_Work instruction_
Write out every line below that includes the word "supprimer".

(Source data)
· · · · · · ·
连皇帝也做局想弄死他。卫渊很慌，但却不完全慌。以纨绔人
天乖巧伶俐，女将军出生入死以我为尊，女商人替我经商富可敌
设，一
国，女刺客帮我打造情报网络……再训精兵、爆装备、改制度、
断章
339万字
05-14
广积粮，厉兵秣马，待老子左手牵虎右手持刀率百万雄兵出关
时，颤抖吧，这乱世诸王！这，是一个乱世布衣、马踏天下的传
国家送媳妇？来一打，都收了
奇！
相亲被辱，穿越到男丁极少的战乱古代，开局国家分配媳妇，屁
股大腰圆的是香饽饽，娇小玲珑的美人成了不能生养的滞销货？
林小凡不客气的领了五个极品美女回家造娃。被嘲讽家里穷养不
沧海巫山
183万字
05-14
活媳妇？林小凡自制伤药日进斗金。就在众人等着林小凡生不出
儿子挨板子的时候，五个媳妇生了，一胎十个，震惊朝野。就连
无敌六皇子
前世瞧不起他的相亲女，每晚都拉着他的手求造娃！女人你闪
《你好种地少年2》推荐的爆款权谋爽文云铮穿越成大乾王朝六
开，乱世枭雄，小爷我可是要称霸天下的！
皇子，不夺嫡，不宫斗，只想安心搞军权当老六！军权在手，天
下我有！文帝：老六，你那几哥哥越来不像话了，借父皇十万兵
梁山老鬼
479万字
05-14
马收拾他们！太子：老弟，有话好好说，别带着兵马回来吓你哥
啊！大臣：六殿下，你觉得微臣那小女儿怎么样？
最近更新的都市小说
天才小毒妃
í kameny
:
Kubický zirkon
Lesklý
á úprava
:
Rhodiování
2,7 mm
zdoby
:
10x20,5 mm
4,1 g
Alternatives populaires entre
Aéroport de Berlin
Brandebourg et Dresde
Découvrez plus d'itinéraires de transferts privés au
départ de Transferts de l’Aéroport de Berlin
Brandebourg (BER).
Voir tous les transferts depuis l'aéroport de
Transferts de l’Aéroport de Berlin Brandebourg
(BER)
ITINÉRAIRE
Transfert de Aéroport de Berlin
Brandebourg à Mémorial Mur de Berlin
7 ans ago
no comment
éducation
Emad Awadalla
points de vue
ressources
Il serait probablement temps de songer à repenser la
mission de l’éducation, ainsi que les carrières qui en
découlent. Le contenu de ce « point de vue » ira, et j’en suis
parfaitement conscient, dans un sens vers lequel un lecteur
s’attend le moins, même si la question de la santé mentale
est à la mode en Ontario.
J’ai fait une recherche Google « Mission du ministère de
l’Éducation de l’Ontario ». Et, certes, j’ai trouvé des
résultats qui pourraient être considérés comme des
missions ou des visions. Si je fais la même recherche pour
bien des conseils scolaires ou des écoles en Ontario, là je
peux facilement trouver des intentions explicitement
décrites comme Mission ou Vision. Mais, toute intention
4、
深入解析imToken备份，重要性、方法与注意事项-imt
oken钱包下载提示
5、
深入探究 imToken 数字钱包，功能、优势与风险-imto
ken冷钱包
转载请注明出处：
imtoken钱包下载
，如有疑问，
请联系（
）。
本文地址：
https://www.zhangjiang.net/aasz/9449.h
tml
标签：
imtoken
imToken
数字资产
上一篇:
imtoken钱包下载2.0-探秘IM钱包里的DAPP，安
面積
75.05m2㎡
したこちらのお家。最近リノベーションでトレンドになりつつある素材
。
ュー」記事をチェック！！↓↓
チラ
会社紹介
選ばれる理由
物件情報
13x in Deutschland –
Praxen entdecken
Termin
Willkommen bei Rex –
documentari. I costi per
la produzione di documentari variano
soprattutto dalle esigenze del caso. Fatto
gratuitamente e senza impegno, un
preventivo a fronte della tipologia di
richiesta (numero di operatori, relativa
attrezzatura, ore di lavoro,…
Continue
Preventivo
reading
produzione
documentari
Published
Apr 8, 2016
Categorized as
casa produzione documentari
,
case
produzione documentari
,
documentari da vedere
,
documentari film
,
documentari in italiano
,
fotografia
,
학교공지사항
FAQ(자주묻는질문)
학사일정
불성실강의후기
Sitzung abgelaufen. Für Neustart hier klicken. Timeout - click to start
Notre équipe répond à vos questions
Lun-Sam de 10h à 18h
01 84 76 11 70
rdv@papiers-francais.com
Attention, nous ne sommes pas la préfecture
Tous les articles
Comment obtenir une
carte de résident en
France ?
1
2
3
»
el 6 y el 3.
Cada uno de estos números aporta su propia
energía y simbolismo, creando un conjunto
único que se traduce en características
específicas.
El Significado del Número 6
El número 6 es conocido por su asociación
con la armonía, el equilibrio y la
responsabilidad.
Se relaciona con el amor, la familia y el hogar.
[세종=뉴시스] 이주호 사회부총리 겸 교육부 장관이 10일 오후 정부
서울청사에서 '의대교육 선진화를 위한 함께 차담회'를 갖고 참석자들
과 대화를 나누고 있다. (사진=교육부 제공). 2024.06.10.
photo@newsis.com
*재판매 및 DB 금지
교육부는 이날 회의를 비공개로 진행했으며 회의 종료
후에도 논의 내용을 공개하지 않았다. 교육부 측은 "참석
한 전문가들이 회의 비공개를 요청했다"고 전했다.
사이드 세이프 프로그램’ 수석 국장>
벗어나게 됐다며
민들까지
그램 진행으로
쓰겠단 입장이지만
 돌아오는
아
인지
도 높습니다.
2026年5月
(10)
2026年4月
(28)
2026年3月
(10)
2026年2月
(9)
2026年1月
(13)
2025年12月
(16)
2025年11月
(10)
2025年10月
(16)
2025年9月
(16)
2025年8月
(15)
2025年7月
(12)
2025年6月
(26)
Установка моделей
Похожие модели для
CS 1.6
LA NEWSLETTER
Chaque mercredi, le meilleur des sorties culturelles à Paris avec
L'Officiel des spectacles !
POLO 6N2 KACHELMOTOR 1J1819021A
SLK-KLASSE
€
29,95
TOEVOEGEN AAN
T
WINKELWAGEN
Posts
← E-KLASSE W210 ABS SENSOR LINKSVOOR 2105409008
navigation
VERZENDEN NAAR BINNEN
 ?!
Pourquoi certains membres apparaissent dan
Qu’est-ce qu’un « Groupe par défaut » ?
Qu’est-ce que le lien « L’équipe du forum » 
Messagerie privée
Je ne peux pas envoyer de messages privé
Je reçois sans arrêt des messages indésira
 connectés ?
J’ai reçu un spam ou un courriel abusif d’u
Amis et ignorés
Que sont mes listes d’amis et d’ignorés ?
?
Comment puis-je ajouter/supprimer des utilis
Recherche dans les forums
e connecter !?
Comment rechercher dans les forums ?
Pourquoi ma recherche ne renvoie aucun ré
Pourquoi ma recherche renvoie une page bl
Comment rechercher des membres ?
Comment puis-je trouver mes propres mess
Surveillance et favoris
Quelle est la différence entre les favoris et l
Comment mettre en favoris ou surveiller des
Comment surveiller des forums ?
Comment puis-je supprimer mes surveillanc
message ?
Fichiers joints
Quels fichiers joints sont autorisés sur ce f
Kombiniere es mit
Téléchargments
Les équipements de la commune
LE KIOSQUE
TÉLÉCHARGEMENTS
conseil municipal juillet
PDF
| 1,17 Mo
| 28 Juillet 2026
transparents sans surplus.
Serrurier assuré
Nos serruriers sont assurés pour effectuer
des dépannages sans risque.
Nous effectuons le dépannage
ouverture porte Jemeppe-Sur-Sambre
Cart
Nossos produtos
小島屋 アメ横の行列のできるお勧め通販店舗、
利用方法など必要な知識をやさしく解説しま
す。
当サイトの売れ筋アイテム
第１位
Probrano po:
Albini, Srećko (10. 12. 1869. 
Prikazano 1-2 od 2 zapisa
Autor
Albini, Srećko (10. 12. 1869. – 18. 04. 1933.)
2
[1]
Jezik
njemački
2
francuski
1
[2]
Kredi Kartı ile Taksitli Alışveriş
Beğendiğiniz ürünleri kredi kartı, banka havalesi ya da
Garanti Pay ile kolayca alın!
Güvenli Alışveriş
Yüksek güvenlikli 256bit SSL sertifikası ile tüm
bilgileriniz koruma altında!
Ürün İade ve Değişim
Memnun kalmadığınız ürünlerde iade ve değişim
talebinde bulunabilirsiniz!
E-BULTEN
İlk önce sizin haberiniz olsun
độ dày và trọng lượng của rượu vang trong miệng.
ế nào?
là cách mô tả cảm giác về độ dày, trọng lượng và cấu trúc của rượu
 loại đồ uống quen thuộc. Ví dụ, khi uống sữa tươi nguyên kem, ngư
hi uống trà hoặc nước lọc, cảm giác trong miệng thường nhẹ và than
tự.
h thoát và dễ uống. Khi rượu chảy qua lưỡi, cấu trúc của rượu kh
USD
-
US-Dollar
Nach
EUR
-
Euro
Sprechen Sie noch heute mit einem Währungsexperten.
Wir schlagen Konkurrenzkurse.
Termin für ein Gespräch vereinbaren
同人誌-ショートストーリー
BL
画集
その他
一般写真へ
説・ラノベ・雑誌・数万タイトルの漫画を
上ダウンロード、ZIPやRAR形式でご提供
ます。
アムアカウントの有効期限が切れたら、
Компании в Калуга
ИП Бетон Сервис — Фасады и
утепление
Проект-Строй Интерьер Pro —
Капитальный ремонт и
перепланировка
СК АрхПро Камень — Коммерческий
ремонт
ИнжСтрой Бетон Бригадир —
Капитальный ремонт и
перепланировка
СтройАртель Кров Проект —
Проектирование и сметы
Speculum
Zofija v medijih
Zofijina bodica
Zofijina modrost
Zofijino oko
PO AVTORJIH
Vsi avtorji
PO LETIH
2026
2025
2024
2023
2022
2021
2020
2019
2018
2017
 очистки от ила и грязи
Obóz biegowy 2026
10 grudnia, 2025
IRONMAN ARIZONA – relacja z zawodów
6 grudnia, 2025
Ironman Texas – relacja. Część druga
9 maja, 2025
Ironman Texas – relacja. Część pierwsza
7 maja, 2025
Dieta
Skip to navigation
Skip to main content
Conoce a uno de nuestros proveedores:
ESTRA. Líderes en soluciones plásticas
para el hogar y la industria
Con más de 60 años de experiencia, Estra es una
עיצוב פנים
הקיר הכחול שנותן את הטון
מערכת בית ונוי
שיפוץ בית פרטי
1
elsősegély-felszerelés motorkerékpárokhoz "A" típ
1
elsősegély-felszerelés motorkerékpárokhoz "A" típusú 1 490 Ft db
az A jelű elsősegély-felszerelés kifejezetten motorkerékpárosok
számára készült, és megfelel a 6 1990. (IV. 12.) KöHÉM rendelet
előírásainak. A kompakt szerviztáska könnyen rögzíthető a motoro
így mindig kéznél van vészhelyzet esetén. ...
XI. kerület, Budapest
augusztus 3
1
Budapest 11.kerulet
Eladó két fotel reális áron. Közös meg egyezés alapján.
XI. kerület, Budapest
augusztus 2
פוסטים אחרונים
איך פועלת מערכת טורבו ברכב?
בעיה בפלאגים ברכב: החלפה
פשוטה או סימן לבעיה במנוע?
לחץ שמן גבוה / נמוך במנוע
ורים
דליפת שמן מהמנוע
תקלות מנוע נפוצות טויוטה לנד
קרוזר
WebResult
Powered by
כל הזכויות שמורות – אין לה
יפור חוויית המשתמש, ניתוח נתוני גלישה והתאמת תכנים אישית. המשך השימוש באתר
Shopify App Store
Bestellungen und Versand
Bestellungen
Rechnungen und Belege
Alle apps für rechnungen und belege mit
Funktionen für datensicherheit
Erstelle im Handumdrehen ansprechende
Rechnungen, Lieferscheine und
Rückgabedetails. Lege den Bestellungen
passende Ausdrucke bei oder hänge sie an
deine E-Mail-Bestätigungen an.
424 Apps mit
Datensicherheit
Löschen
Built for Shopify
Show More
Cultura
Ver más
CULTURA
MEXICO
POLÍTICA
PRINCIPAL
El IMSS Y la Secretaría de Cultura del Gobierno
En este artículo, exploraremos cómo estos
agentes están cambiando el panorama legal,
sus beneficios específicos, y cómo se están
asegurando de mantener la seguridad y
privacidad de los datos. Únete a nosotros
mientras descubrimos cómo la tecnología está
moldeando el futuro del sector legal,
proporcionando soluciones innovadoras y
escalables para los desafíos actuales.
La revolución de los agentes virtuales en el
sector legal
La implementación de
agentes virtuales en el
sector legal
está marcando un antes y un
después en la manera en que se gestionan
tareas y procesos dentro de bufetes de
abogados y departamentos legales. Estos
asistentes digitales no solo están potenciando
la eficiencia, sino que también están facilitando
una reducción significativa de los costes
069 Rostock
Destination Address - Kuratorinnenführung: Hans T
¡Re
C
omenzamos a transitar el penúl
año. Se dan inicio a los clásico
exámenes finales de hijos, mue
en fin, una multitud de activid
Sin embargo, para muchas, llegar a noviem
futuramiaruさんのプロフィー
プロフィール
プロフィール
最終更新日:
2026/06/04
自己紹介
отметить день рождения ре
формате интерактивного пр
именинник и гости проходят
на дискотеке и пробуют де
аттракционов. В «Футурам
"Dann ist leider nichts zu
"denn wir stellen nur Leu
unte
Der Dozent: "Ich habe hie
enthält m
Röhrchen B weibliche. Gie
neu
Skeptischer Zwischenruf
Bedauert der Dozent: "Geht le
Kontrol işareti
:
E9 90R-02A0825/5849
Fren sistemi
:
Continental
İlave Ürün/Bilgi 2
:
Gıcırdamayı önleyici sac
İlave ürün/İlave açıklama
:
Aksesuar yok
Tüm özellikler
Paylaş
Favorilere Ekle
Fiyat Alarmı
· · · · · · ·
_Response to this task_
Comment puis-je ajouter/supprimer des utilis
Comment puis-je supprimer mes surveillanc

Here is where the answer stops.